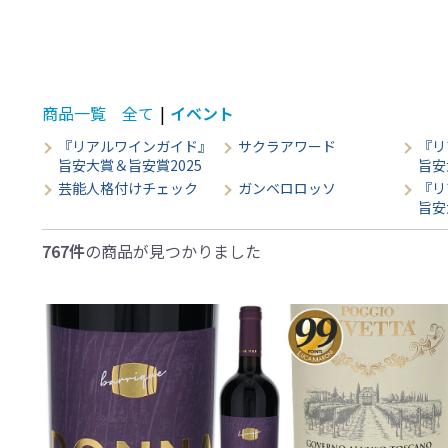
商品一覧
全て
|
イベント
『リアルワインガイド』
サクラアワード
『リ
旨安大賞＆旨安賞2025
旨安
芸能人格付けチェック
ガンベロロッソ
『リ
旨安
767件
の商品が見つかりました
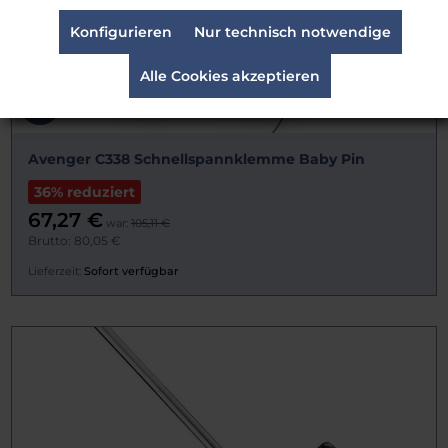
Konfigurieren
Nur technisch notwendige
Alle Cookies akzeptieren
Avenger C338 Schnellspannklemme Baby Pin
36% reduziert
67,27 €
war:
105,11 €
Brutto: 80,05 €
Lieferzeit:
Sofort verfügbar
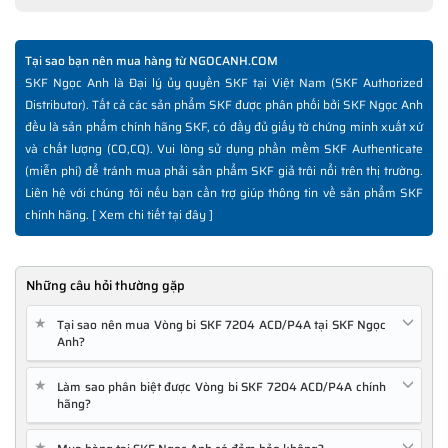
Tại sao bạn nên mua hàng từ NGOCANH.COM
SKF Ngọc Anh là Đại lý ủy quyền SKF tại Việt Nam (SKF Authorized
Distributor). Tất cả các sản phẩm SKF được phân phối bởi SKF Ngọc Anh
đều là sản phẩm chính hãng SKF, có đầy đủ giấy tờ chứng minh xuất xứ
và chất lượng (CO,CQ). Vui lòng sử dụng phần mềm SKF Authenticate
(miễn phí) để tránh mua phải sản phẩm SKF giả trôi nổi trên thị trường.
Liên hệ với chúng tôi nếu bạn cần trợ giúp thông tin về sản phẩm SKF
chính hãng. [
Xem chi tiết tại đây
]
Những câu hỏi thường gặp
★
Tại sao nên mua Vòng bi SKF 7204 ACD/P4A tại SKF Ngọc
Anh?
★
Làm sao phân biệt được Vòng bi SKF 7204 ACD/P4A chính
hãng?
★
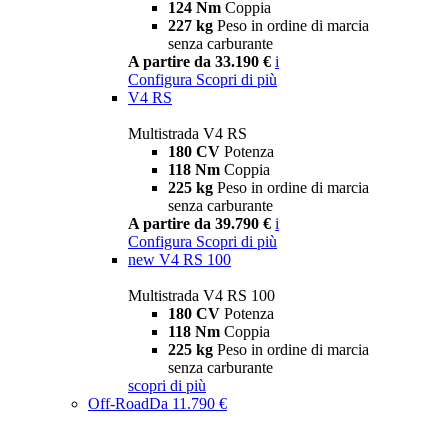
124 Nm
Coppia
227 kg
Peso in ordine di marcia
senza carburante
A partire da 33.190 €
i
Configura
Scopri di più
V4 RS
Multistrada V4 RS
180 CV
Potenza
118 Nm
Coppia
225 kg
Peso in ordine di marcia
senza carburante
A partire da 39.790 €
i
Configura
Scopri di più
new
V4 RS 100
Multistrada V4 RS 100
180 CV
Potenza
118 Nm
Coppia
225 kg
Peso in ordine di marcia
senza carburante
scopri di più
Off-Road
Da 11.790 €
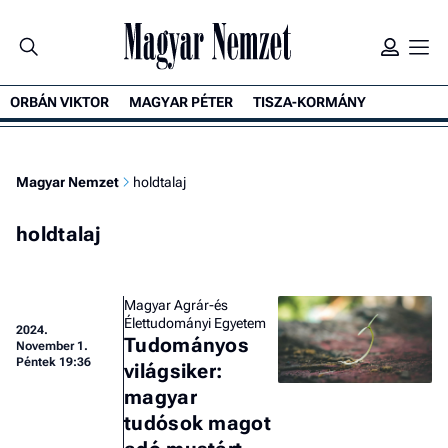
ORBÁN VIKTOR
MAGYAR PÉTER
TISZA-KORMÁNY
Magyar Nemzet
holdtalaj
holdtalaj
Magyar Agrár-és
Élettudományi Egyetem
2024.
Tudományos
November 1.
Péntek 19:36
világsiker:
magyar
tudósok magot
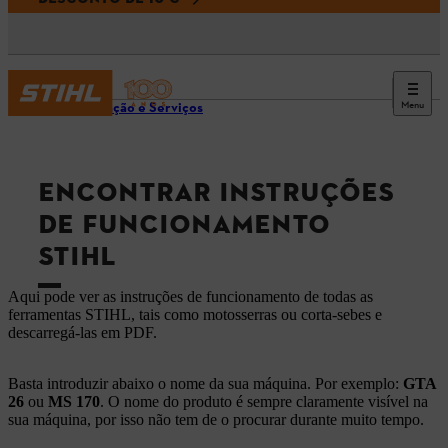
Menu
Informação e Serviços
ENCONTRAR INSTRUÇÕES
DE FUNCIONAMENTO
STIHL
Aqui pode ver as instruções de funcionamento de todas as
ferramentas STIHL, tais como motosserras ou corta-sebes e
descarregá-las em PDF.
Basta introduzir abaixo o nome da sua máquina. Por exemplo:
GTA
26
ou
MS 170
. O nome do produto é sempre claramente visível na
sua máquina, por isso não tem de o procurar durante muito tempo.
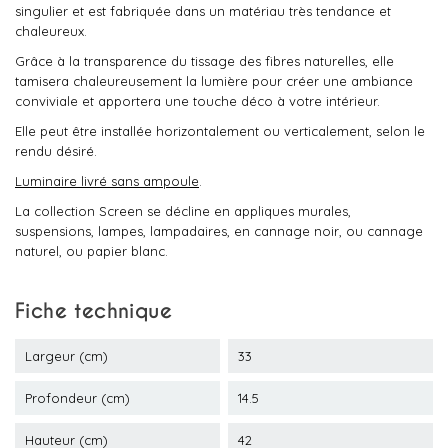
singulier et est fabriquée dans un matériau très tendance et
chaleureux.
Grâce à la transparence du tissage des fibres naturelles, elle
tamisera chaleureusement la lumière pour créer une ambiance
conviviale et apportera une touche déco à votre intérieur.
Elle peut être installée horizontalement ou verticalement, selon le
rendu désiré.
Luminaire livré sans ampoule
.
La collection Screen se décline en appliques murales,
suspensions, lampes, lampadaires, en cannage noir, ou cannage
naturel, ou papier blanc.
Fiche technique
Largeur (cm)
33
Profondeur (cm)
14.5
Hauteur (cm)
42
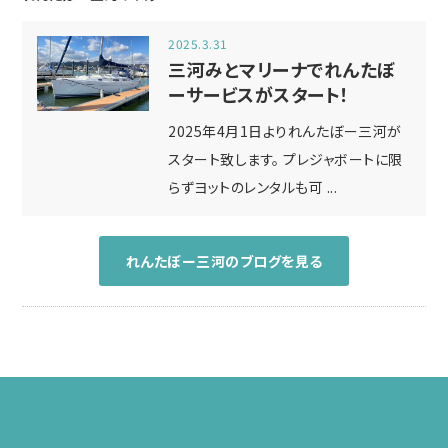
2025.3.31
三河みとマリーナでれんたぼ
ーサービスがスタート！
2025年4月1日よりれんたぼー三河が
スタート致します。 プレジャボートに限
らずヨットのレンタルも可 ...
れんたぼー三河のブログを見る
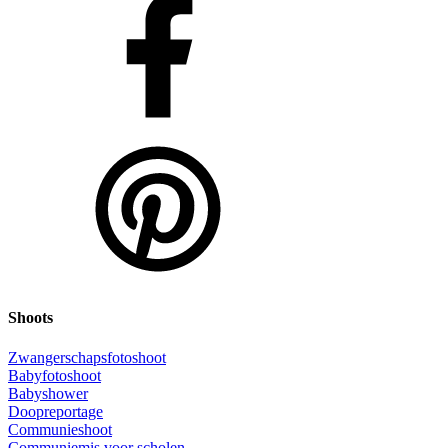
Shoots
Zwangerschapsfotoshoot
Babyfotoshoot
Babyshower
Doopreportage
Communieshoot
Communiemis voor scholen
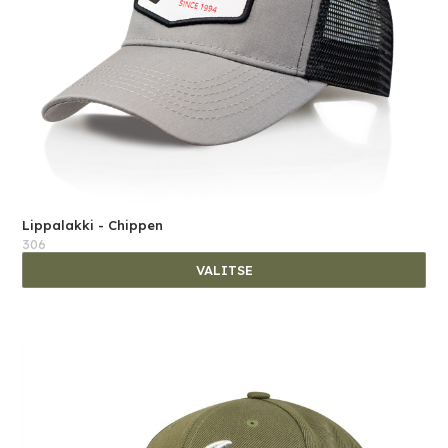
Lippalakki - Chippen
306
VALITSE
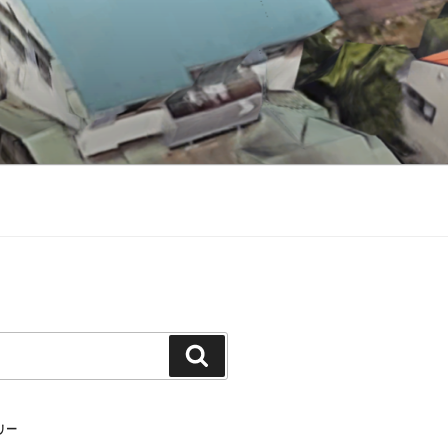
検
索
リー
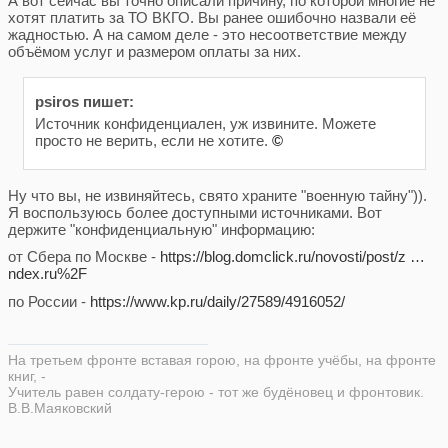
А вот сейчас вы точно описали причину, по которой многие не
хотят платить за ТО ВКГО. Вы ранее ошибочно назвали её
жадностью. А на самом деле - это несоответствие между
объёмом услуг и размером оплаты за них.
psiros пишет:
Источник конфиденциален, уж извините. Можете
просто не верить, если не хотите.
©
Ну что вы, не извиняйтесь, свято храните "военную тайну")).
Я воспользуюсь более доступными источниками. Вот
держите "конфиденциальную" информацию:
от Сбера по Москве -
https://blog.domclick.ru/novosti/post/z …
ndex.ru%2F
по России -
https://www.kp.ru/daily/27589/4916052/
На третьем фронте вставая горою, на фронте учёбы, на фронте
книг, -
Учитель равен солдату-герою - тот же будёновец и фронтовик.
В.В.Маяковский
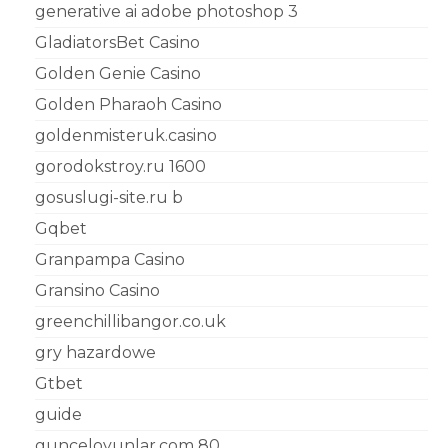
generative ai adobe photoshop 3
GladiatorsBet Casino
Golden Genie Casino
Golden Pharaoh Casino
goldenmisteruk.casino
gorodokstroy.ru 1600
gosuslugi-site.ru b
Gqbet
Granpampa Casino
Gransino Casino
greenchillibangor.co.uk
gry hazardowe
Gtbet
guide
gunceloyunlar.com 80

**WORK INSTRUCTIONS**
Each line in the records above with "được" must be returned.

**SOLUTION**
Distributor). Tất cả các sản phẩm SKF được phân phối bởi SKF Ngọc Anh
Làm sao phân biệt được Vòng bi SKF 7204 ACD/P4A chính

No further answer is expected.